Sharing – Calls are up, but many 988 call centers lack resources to offer in-person help
This was something that we knew was going to be an issue, and it will keep getting worse.
“The Biden administration has dedicated $432 million toward building the capacity of local and backup call centers and providing associated services. But the expectation is that states will come up with the main funding streams.
The 2020 law enacting the 988 number also allows states to pass legislation to add a small fee to cell phone bills as a permanent source of funds for 988 and associated mental health services. So far, only four states have done so, and only two more have proposed legislation.
Pennsylvania is not one of those states, and doesn’t have any other funding plan implemented. “
None of this surprises me. It’s easy to encourage people to call the helpline and to promote messages to that effect. The helplines do a lot of good, and encouraging people to call one is good.

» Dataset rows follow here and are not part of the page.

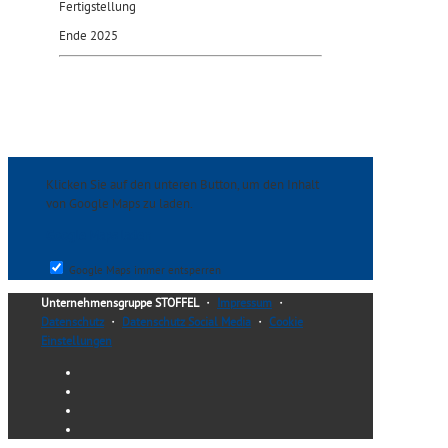
Fertigstellung
Ende 2025
Klicken Sie auf den unteren Button, um den Inhalt
von Google Maps zu laden.
Google Maps laden
Google Maps immer entsperren
Unternehmensgruppe STOFFEL
・
Impressum
・
Datenschutz
・
Datenschutz Social Media
・
Cookie
Einstellungen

The hard work is developing the proper resources for people who need help after the immediate crisis. That costs money. Money that a significant number of people in the US will balk at paying because it goes to “other people.” These are the same people who balk at paying taxes for schools when they don’t have kids or at higher insurance premiums, let alone the taxes necessary for things like Medicaid, that pay for people who “made poor health decisions.” So, rather than stand up to that kind of thinking, many politicians at the state and local levels will go along with that. They won’t even attempt to provide funds for mental health services.
Some will even go so far as to say those services are just propping up “weak” people who need to get over those issues.
At the end of the day, while we can point to the number of people who talk about mental health and are supported for talking about it, we cannot say we’ve eliminated the stigma associated with it until we all put our money where our mouth is and provide the help that people need.
Until then, I’m afraid that many people will learn lessons the hard way, that it’s easy to write off funding resources for “other people” until you or someone you love winds up being one of them.